Cheguei ao posto de saúde em uma terça-feira de manhã para vacinar meu filho e o lugar estava muito mais cheio do que o costume: havia cerca de 80 pessoas na minha frente. Perguntei se tinha atendimento preferencial, me informaram que não. Sentei com o bebê e escutei uma enfermeira dizer que a previsão era de duas horas para quem havia chegado àquela hora. Cogitei ir embora — não é legal ficar com um bebê por muito tempo em um lugar em que as pessoas estão doentes, vocês sabem. Esperei mais um pouco. Descobri que a quantidade de pessoas era referente ao surto de febre amarela na zona norte de São Paulo, que lotou os postos da região pela procura por vacina e os moradores foram encaminhados para outras regiões da cidade. Decidi ir embora e voltar na semana seguinte quando, talvez, a situação estivesse sob controle.

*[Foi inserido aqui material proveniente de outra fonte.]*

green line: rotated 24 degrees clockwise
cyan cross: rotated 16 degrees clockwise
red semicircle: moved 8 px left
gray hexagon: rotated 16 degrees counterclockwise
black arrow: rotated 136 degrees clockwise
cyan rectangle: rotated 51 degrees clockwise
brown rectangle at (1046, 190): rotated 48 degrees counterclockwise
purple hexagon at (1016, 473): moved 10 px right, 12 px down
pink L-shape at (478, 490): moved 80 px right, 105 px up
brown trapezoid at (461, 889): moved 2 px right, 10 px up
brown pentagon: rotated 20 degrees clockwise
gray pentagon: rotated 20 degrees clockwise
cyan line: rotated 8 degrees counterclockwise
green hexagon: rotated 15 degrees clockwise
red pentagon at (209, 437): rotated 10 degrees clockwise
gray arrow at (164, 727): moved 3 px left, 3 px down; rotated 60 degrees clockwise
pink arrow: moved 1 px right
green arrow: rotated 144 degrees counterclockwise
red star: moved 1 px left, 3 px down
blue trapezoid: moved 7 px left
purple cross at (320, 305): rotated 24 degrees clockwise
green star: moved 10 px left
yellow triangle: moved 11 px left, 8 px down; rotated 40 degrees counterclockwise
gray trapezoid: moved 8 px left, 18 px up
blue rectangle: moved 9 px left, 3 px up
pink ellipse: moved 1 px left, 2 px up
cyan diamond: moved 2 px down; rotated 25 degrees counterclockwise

Na saída, passei pelo guichê onde são triadas as vacinas e disse educadamente: "Estou indo embora, mas gostaria de dar uma sugestão: seria bom fazer um atendimento preferencial para idosos, gestantes e pessoas com bebê de colo. Não poderei ficar aqui duas horas com o bebê." Uma das enfermeiras respondeu rispidamente: "Você está vendo algum bebê aqui?" Eu olhei para os lados — alguns idosos, gestantes, nenhum bebê. Olhei novamente para ela que completou, ríspida: "É óbvio que fazemos atendimento preferencial. Fica aí que alguém te atende!" Só então entendi que essa era a maneira grosseira da atendente dizer que eu tinha, sim, direitos. Expliquei que eu não era a única cidadã com direitos ali, que havia uma ordem de chegada, mas ela estava gritando comigo e não ouviu o que eu dizia. Havia um idoso deficiente em uma das cadeiras que estava lá antes de eu chegar, entre outras pessoas, e eu queria que a ordem fosse respeitada. Enquanto pensava em uma situação para o imbróglio, a enfermeira gritava e um senhor me chamou, aos berros.

"Moça, moça: esse homem acabou de chegar e vai furar a fila de todo mundo que está aqui. Ele foi lá dentro direto falar com a enfermeira e ela já está fazendo a ficha dele."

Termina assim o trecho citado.